Moscow now has some 150 new Backfire intermediate-range bombers deployed and is building more at the rate of about 30 per year.
Eight different classes of submarines and eight classes of major surface warships are presently under construction. The Soviets have five major shipyards that are building submarines.
There are more than 135 major military industrial plants now operating with 40 million square meters of floor space, an increase of 34 percent over 1970. To underscore the size of the Soviet industrial base, the report contains an outline of the Soviet railroad car and tank plant at Nizhniy Tagil that shows it would cover the two miles between the Capitol and the Washington Monument if it were relocated here. The plant, according to the report produced by the U.S. intelligence community, turned out 2,500 new T72 tanks in 1980 alone.
The Soviets have 20 surface ships, 70 submarines and 300 aircraft already armed with antiship cruise missiles, have a substantial lead in chemical warfare, have 180 nuclear-powered submarines in comparison to 115 in the U.S. fleet and have 115,000 people working full-time in a $2 billion annual civil defense effort.
While the United States still leads the Soviet Union by two to seven years in microelectronic, computer and jet engine technology, the West's technological lead is rapidly eroding in electro-optical sensors, guidance and navigation, hydro-acoustics, optics and propulsion.

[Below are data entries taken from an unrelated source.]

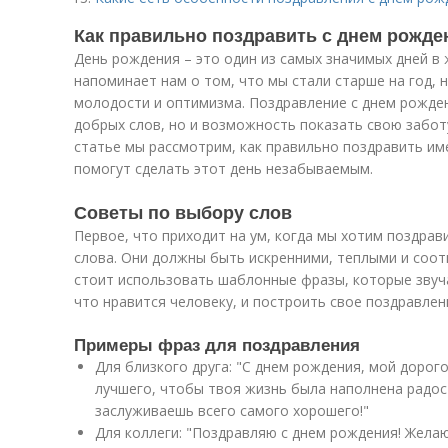
Как правильно поздравить с днем рожде
День рождения – это один из самых значимых дней в 
напоминает нам о том, что мы стали старше на год, 
молодости и оптимизма. Поздравление с днем рожде
добрых слов, но и возможность показать свою заботу
статье мы рассмотрим, как правильно поздравить име
помогут сделать этот день незабываемым.
Советы по выбору слов
Первое, что приходит на ум, когда мы хотим поздрави
слова. Они должны быть искренними, теплыми и соот
стоит использовать шаблонные фразы, которые звуча
что нравится человеку, и построить свое поздравлени
Примеры фраз для поздравления
Для близкого друга: "С днем рождения, мой дорого
лучшего, чтобы твоя жизнь была наполнена радос
заслуживаешь всего самого хорошего!"
Для коллеги: "Поздравляю с днем рождения! Жела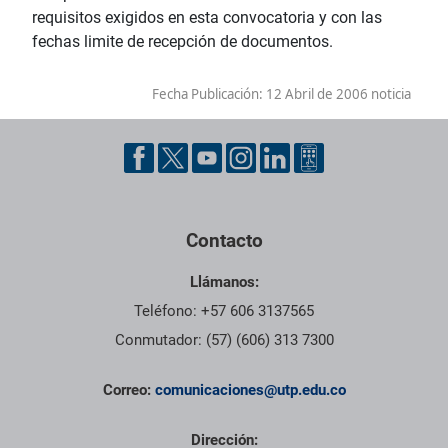
requisitos exigidos en esta convocatoria y con las
fechas limite de recepción de documentos.
Fecha Publicación:
12 Abril de 2006 noticia
Contacto
Llámanos:
Teléfono: +57 606 3137565
Conmutador: (57) (606) 313 7300
Correo:
comunicaciones@utp.edu.co
Dirección: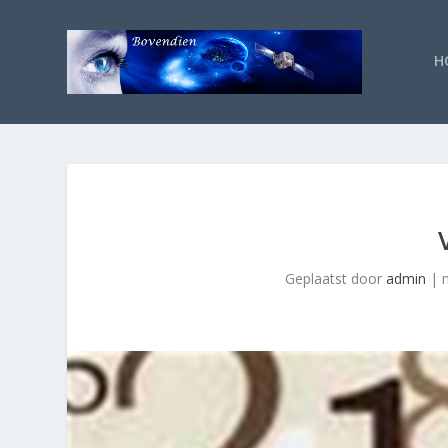
H
Geplaatst door
admin
|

The Soviets devote an average 12 to 14 percent of their gross national product to defense and the estimated dollar-cost of Moscow's military investment was 70 percent higher than comparable U.S. spending in 1979.
The report also includes the first depiction, in the form of artist sketches presumably made from satellite pictures, of the new SS20 missile and Typhoon missile-firing submarine as well as maps showing in general the regions where Soviet missiles are deployed.
It is widely accepted among specialists that the Soviets have indeed built up a big and powerful military force. But what is missing from the new report are several offsetting factors.
For example, while NATO is outgunned on tanks, the West has added tens of thousands of antitank missiles to its force in recent years and the Soviets have nothing to match the fleet of 13 big U.S. aircraft carriers. Allied spending, when the United States and Western Europe are taken together, still is greater than Soviet and Warsaw Pact spending.
The United States has more reliable and more militarily potent allies than does Moscow. The report shows 53 non-Soviet Warsaw Pact divisions in Eastern Europe. But 15 of those are Polish, and they probably trouble Moscow more than they do Washington.
The Soviet navy faces potentially disastrous geographical bottlenecks in getting into the open ocean from the Baltic and Black seas and the far North Atlantic in a crisis. There is no assessment of morale, drinking and ethnic problems within the Soviet armed forces, nor of the rather lengthy mobilization times required. Much of the army increase is because China has become an enemy rather than friend.
In his last defense posture report to Congress in January, 1981, then-defense secretary Harold Brown cautioned against "simplistic static indicators" as a true measure of the military balance. While also cautioning against adverse trends, Brown pointed out that allied military manpower is greater than commonly realized and that aircraft-for-aircraft, NATO still maintains a performance edge in fighter aircraft over the Warsaw Pact.